Although it would seem logical that a child adopted by nonrelatives would inherit from the adoptive parents and not from birthparents (and indeed this is true in most cases), there are many ramifications of the laws regarding inheritances, and statutes vary from state to state.
Generally, an adopted child inherits from adoptive parents and may not inherit from biological parents unless specifically named in a will; however, in the states of Colorado, Louisiana, Rhode Island, Texas, Vermont and Wyoming, the adopted person's right to inherit from birthparents and birth relatives is retained. In some states (for example, Kansas, Mississippi and Oklahoma), whether or not an adopted person is excluded from inheriting from birthparents is not addressed while in many states the adopted person is specifically excluded from inheriting from birthparents.

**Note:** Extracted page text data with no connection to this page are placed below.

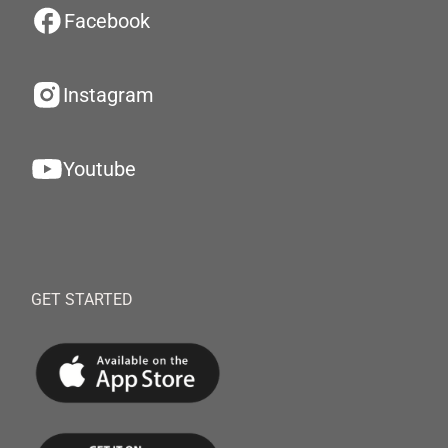
Facebook
Instagram
Youtube
GET STARTED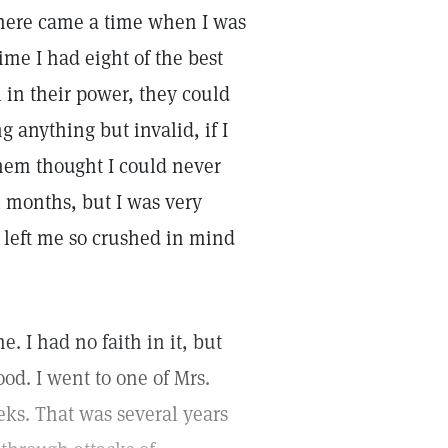
There came a time when I was
ime I had eight of the best
 in their power, they could
g anything but invalid, if I
them thought I could never
l months, but I was very
 left me so crushed in mind
 I had no faith in it, but
od. I went to one of Mrs.
eks. That was several years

Although an adopted person may inherit from adoptive parents, whether or not the adopted person will also inherit from adoptive grandparents is not always clear and depends on state laws.
It is best to review current state law and consult an attorney in the event of a question or a desire to provide an inheritance for an adopted-away child. (Two legalistic terms used when discussing inheritance are "adopted-away" and "adopted-in." An adopted-away child is a child who is born to a family and then leaves the birthparents because of adoption. An "adopted-in" child is a child that enters a family by adoption.)
If the child is adopted by nonrelatives, inheritance generally must come through adoptive parents; however, as recently as 1986, a challenge was made to this assumption in New York. Jessie Best wrote her will in 1973 and provided for her assets to be given to her "issue." Her daughter had given birth 21 years earlier to a son who had been adopted by nonrelatives.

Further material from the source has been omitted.